Consider a sequence defined by linear recurrence $\displaystyle \sum_{j = 0}^m a_j f_{n-j} = 0$ and initial terms $f_0, \ldots, f_{m-1}$. The generating series for $f_n$ is given by a ratio of polynomials which can be explicitly computed.
Consider $$f_n = 2f_{n-1} + 3f_{n-2} + 4f_{n-3},$$ where $f_0 = 1, f_1 = 2, f_2 = 3$.
R.<z> = QQ[['z']]
a = [1, -2, -3, -4]
g = [1, 2, 3]
b = [sum(a[j]*g[k-j] for j in range(k+1)) for k in range(len(g))]
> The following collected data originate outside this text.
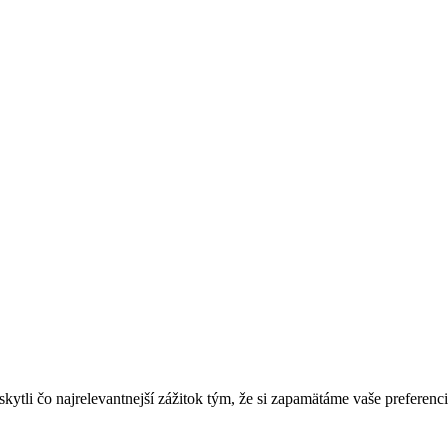
tli čo najrelevantnejší zážitok tým, že si zapamätáme vaše preferenci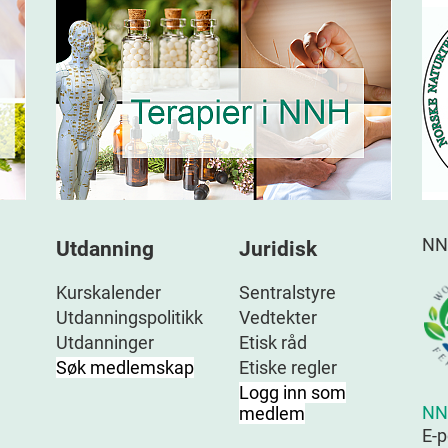
NN
Utdanning
Juridisk
Kurskalender
Sentralstyre
Utdanningspolitikk
Vedtekter
Utdanninger
Etisk råd
Søk medlemskap
Etiske regler
Logg inn som
NN
medlem
E-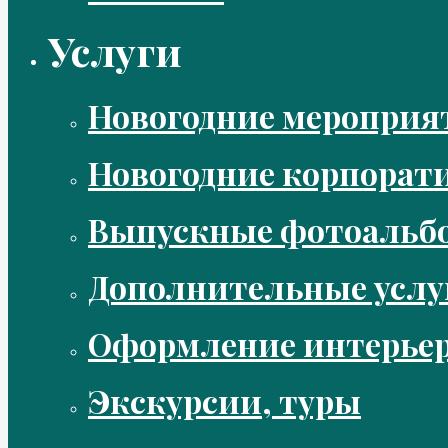
Услуги
Новогодние мероприя
Новогодние корпорат
Выпускные фотоальбо
Дополнительные услу
Оформление интерье
Экскурсии, туры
H = sum(a[j]*z^j for j in range(len(a)))
G = sum(b[j]*z^j for j in range(len(b)))
F = G/H
print(*F.coefficients()) # build the power series in sagemath
1 2 3 16 49 158 527 1724 5661 18602 61083 200616 658889 2163958 7107047 23341524 76660021 251772802 826891763 2715742016
N = 20 # compute the recurrence exactly for 20 terms
t = [0] * N
for i in range(len(g)): t[i] = g[i]
for i in range(len(g), N):
t[i] = -sum(t[i-j]*a[j] for j in range(1, len(a)))
print(*t)
1 2 3 16 49 158 527 1724 5661 18602 61083 200616 658889 2163958 7107047 23341524 76660021 251772802 826891763 2715742016
If our rational function $F$ is analytic on $D$ containing $0$, then the Cauchy integral theorem says $$f_n = \frac{1}{2\pi i} \int_\gamma \frac{F(z)}{z^{n+1}} dz = \underset{z = 0}{\mathrm{res}} \frac{F(z)}{z^{n+1}}$$ for a simple closed curve $\gamma$ around 0 contained in $D$. If we consider curve $C$ with large radius we have $$ \left| f_n + \sum_{\rho \neq 0} \underset{z = \rho}{\mathrm{res}} \frac{F(z)}{z^{n+1}} \right| = \left| \frac{1}{2\pi i} \int_C \frac{F(z)}{z^{n+1}} dz \right| $$ where $\rho$ are the singularities of $F$ inside $C$. The integral on the right is exponentially small as the radius of $C$ becomes large, so $- \sum_{\rho \neq 0} \underset{z = \rho}{\mathrm{res}} \frac{F(z)}{z^{n+1}}$ approximates $f_n$ closely.
R.<z> = QQbar[z]
G = R(G)
H = R(H)
# get roots of denom
c = []
r = H.roots()
for ρ, n in r: # compute residue at poles of $F$
f = (z - ρ)^n * G / H
c.append(factorial(n-1) * f.derivative(n-1)(z=ρ))
# build asymptotic formula
n = var('n')
asym = -sum(c[j]/r[j][0]^(n+1) for j in range(len(c)))
show(asym)
In this case, the asymptotic formula is exact since we symbolically solve each equation and add up the terms from every singularity of $F$.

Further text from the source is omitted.